= Mark Twain National Wildlife Refuge Complex =

United States Wildlife Refuge Complex

The Mark Twain National Wildlife Refuge Complex was established for the protection of migratory birds including waterfowl, shorebirds, and songbirds. It is located along the Mississippi Flyway, one of the major routes for migrating waterfowl. Refuge units also provide important habitat for big-river fish and a variety of other native wildlife such as deer, fox, beaver, frogs, turtles, and snakes. Key goals are to conserve and enhance the quality and diversity of fish and wildlife and their habitats, to restore floodplain functions in the river corridor, and to provide wildlife-related recreational experiences for the public.

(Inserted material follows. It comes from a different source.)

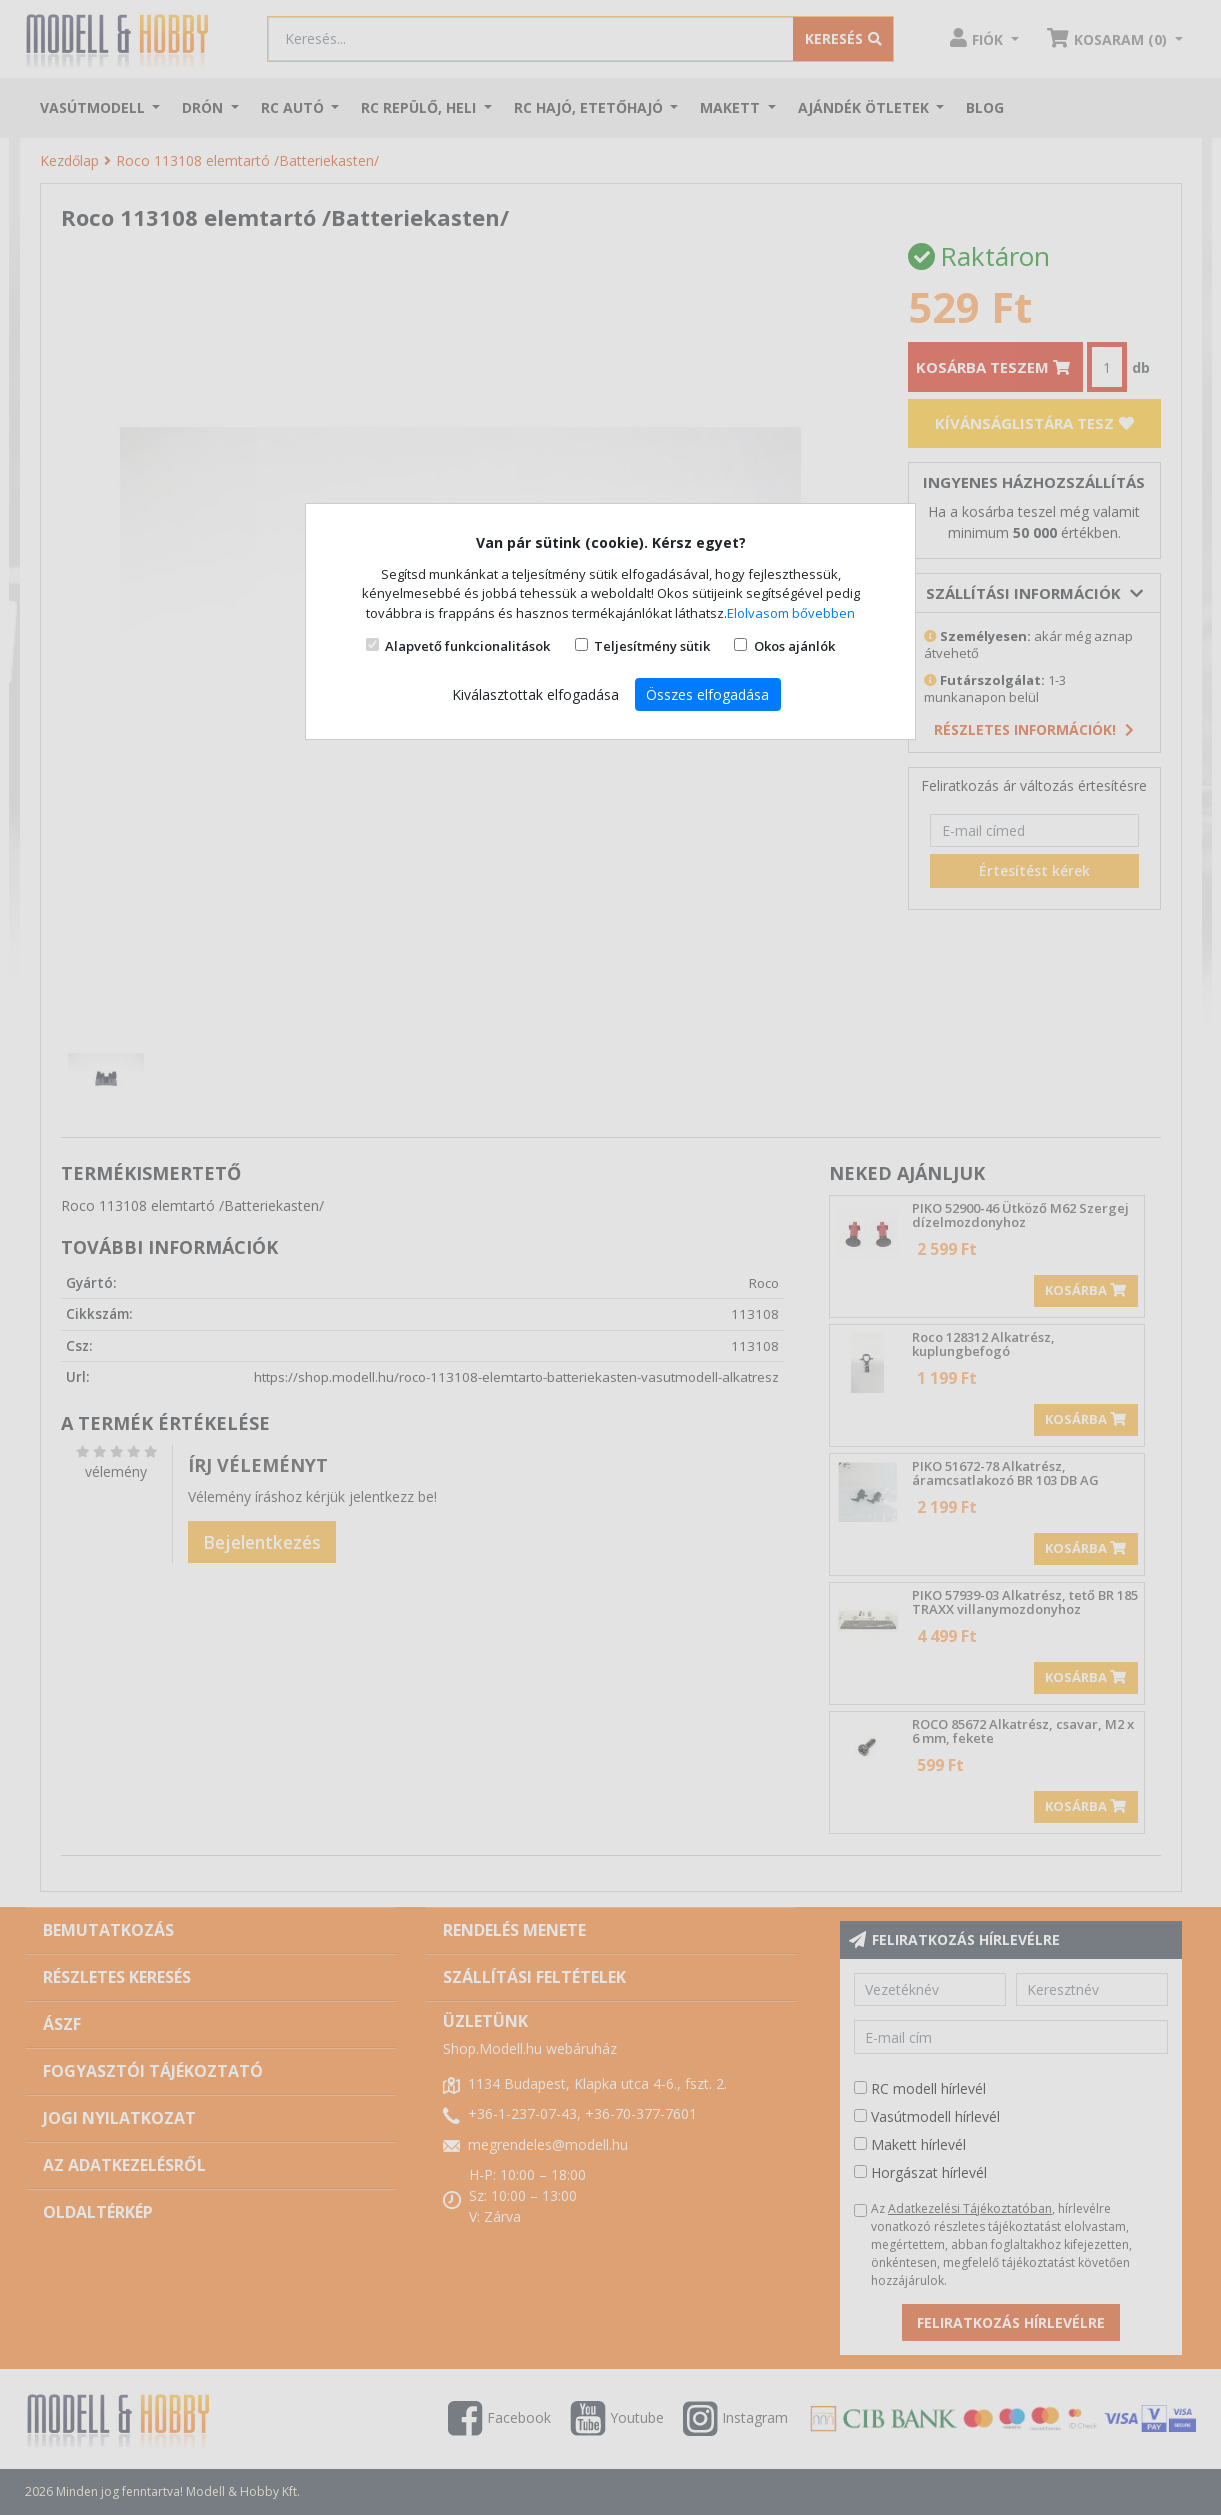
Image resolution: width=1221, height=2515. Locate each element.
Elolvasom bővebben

Several units within the Complex were established in the 1940s following construction of the lock and dam system. Those units were consolidated into Mark Twain National Wildlife Refuge in 1958. Since then, other areas have been added to Mark Twain, which now includes 45000 acre scattered along 345 mi of the Mississippi River and short distances up the Illinois and Iowa rivers.

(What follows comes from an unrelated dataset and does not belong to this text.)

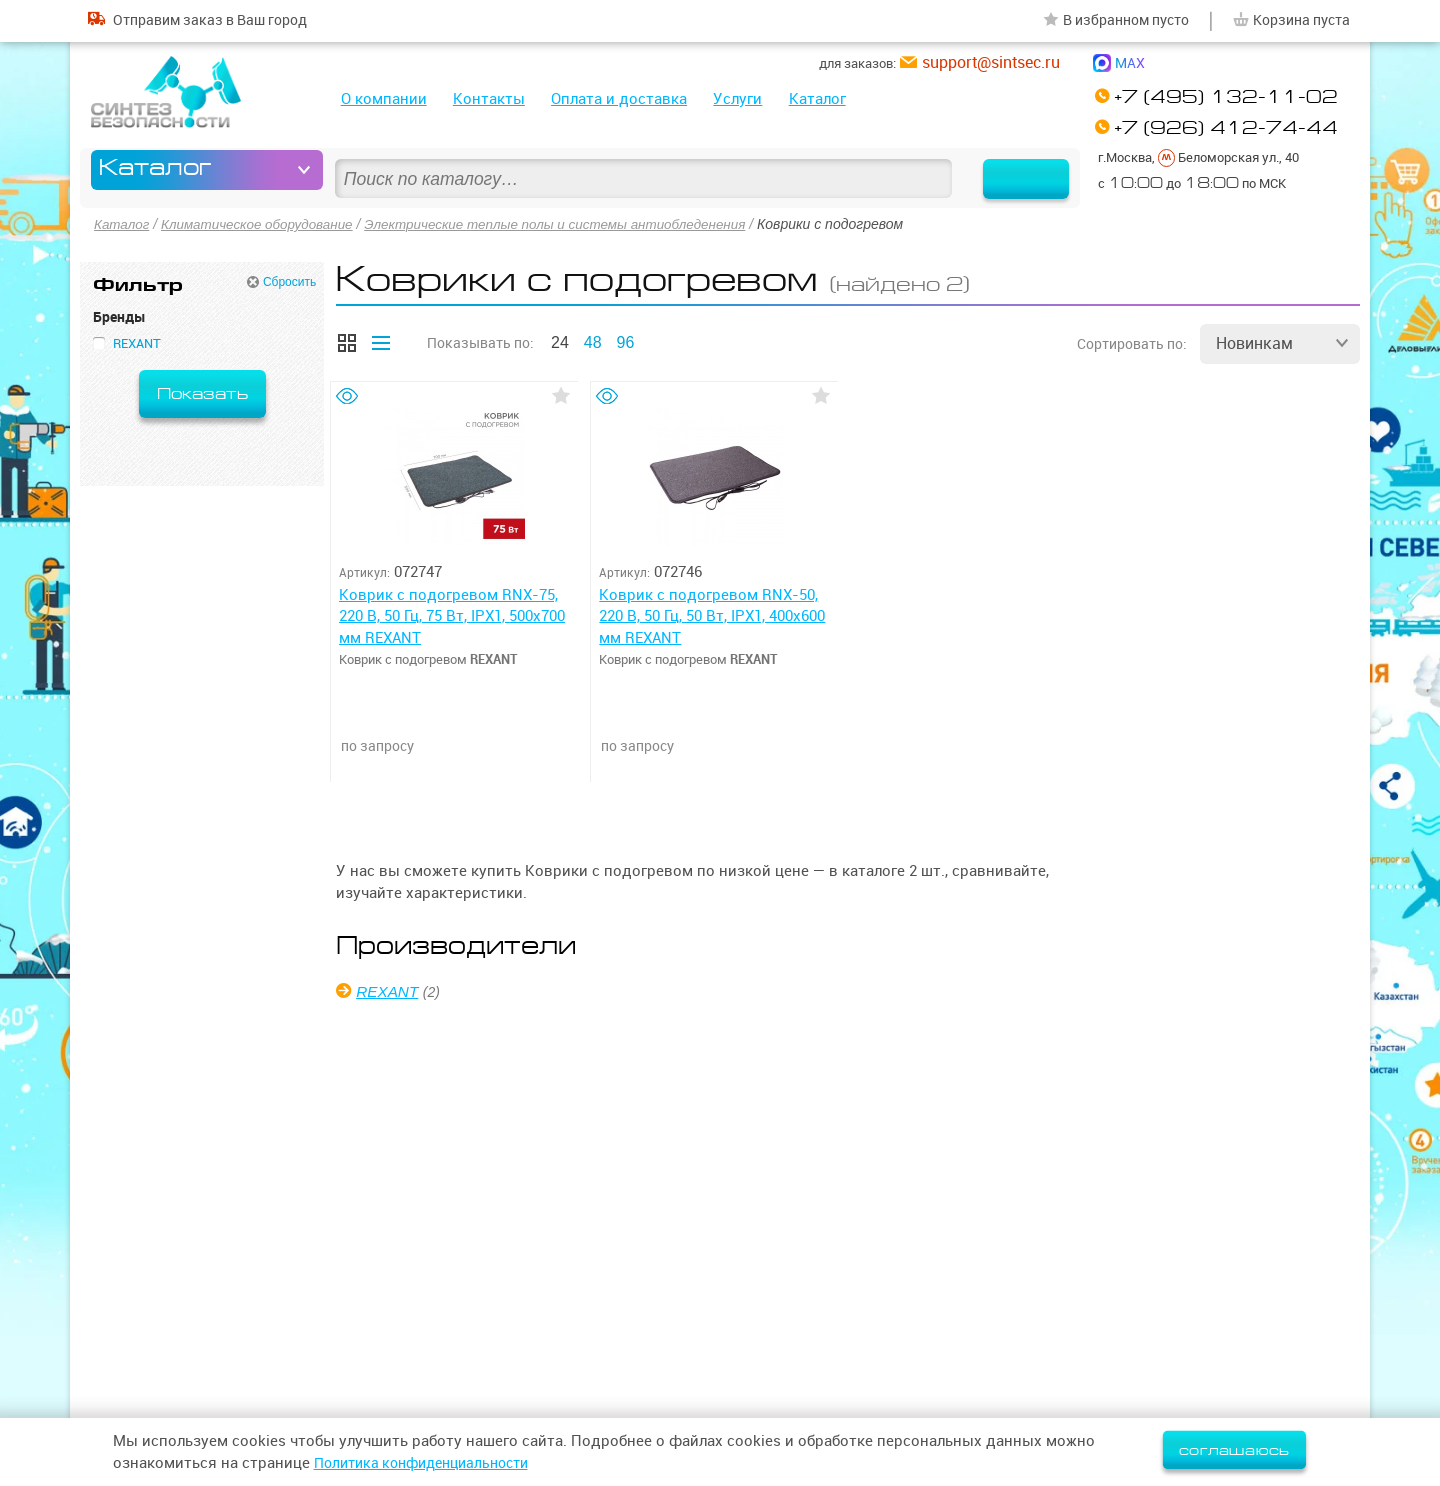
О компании (384, 98)
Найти (1013, 170)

In 2000, Mark Twain National Wildlife Refuge was split into five separate National Wildlife Refuges - Port Louisa National Wildlife Refuge, Great River National Wildlife Refuge, Clarence Cannon National Wildlife Refuge, Two Rivers National Wildlife Refuge, and Middle Mississippi River National Wildlife Refuge. The Refuge Complex administration office, located in Quincy, Illinois, has retained the Mark Twain name.

The United States Fish and Wildlife Service is an agency of the Department of the Interior.